Pilot Project Awards

Grant Title:Pilot Study for the Obesity and Metabolic Complications Translational Team 
Team Members:  Nicola Abate; Manisha Chandalia; Luca Cicalese; Cristiana Rastellini; Elizabeth Reifsnider

Abstract.
Clinical measures of adipose tissue mass (BMI, waist circumference, waist-to-hip ratio) do not adequately explain the inter-individual and ethnic heterogeneity in complications related to obesity. There is a need to identify novel/universal markers of risk for the 2 major complications of obesity, type 2 diabetes (T2DM) and cardiovascular disease (CVD). This study will focus on the central question of “adipose tissue dysfunction” as mediator of metabolic complications of positive energy balance, independent of body fat content and distribution. We have chosen a multidisciplinary approach with development of 3 projects each with a specific aim related to our central questions. These projects will take advantage of unique expertise of different investigators of this team to perform detailed metabolic studies in patients with obesity and the MS, patients with T2DM who undergo pancreatic transplant and obese children in the community. The results of the proposed study will provide support to the novel approach of identifying adipose tissue dysfunction, rather than obesity and fat distribution, as predictor of T2DM and CVD across all ethnic groups, age and gender. We will obtain necessary preliminary data for future grant submission to support our central hypothesis and develop stronger interaction within and outside UTMB clinical investigators in the area of obesity and its complications.

 

Grant Title:   Multidisciplinary Translational Team in Severe Asthma
Team Members:  William Calhoun; Allan Brasier; Alex Kurosky; John Wiktorowicz; Bill Ameredes; Mohammad Jamaluddin; Bruce Luxon; Curig owen Prys-Picard

ABSTRACT
Asthma is inflammatory airway disease associated with variable airway obstruction and airway hyperresponsiveness to a variety of stimuli. The mainstay of asthma therapy, glucocorticoids delivered via the inhaled route, is safe, effective, and well-tolerated. Severe asthma [SA] is characterized by resistance to inhaled glucocorticoids, persistent airways obstruction, and increased rates of morbidity, mortality, and resource utilization.
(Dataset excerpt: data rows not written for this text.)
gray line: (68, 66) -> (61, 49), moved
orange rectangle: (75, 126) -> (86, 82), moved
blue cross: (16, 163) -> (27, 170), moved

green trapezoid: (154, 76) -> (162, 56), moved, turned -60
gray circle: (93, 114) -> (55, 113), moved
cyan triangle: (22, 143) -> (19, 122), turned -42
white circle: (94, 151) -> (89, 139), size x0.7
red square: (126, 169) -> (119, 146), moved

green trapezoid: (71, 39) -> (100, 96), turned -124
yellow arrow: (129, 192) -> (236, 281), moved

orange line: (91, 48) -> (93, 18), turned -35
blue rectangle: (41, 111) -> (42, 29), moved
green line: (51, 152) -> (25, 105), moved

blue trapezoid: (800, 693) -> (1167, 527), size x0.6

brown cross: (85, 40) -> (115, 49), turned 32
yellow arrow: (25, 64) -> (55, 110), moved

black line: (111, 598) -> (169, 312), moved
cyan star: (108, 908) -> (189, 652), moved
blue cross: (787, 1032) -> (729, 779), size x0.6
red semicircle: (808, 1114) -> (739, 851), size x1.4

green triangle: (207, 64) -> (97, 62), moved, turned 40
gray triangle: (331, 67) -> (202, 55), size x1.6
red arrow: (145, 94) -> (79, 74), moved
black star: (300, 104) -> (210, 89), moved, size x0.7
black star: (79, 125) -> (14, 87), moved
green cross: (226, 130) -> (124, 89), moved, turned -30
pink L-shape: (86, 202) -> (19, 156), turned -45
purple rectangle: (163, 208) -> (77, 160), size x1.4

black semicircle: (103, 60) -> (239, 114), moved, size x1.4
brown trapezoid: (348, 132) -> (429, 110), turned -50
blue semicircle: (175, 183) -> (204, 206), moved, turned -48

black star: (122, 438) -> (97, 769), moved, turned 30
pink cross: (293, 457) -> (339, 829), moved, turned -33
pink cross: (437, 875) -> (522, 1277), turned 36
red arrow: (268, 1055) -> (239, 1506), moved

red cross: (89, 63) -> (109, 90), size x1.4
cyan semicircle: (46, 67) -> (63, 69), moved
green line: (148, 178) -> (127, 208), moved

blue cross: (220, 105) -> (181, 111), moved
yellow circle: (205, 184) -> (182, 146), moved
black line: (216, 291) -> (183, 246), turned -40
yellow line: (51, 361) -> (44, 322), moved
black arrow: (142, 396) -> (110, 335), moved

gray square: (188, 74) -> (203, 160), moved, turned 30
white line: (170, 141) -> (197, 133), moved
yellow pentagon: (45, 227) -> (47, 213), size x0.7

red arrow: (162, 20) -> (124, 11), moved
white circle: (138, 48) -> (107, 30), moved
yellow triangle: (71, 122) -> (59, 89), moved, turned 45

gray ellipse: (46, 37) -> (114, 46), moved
Based on invasive, and clinically inconvenient measures, the pathogenesis of severe, steroid resistant asthma appears to be distinct from that of non-severe asthma [NSA], having less dependence on allergic mechanisms, greater body mass index, and qualitatively different inflammation (neutrophilic vs. eosinophilic). However, more broadly available measures, such as airway responsiveness to methacholine, and the putative surrogate marker of airway inflammation, exhaled nitric oxide (eNO), are not impressively different in SA compared to NSA {Moore 07}. Hence, there is an urgent need to develop tools to characterize asthma patients – to develop a molecular phenotype by which therapeutic responses can be prospectively distinguished. The goals of this pilot project are 1) to discover and validate prospectively peptide and protein biomarkers that predict the clinical phenotype of severe asthma, 2) to test the predictive ability of peptide and protein biomarkers to identify steroid resistance in asthma patients with and without severe asthma, and 3) to extend the application of protein biomarkers from invasive specimens (i.e. bronchoalveolar lavage fluid - BAL) to non-invasive specimens (e.g. exhaled breath condensates), an extension which would significantly expand the clinical utility of such biomarkers.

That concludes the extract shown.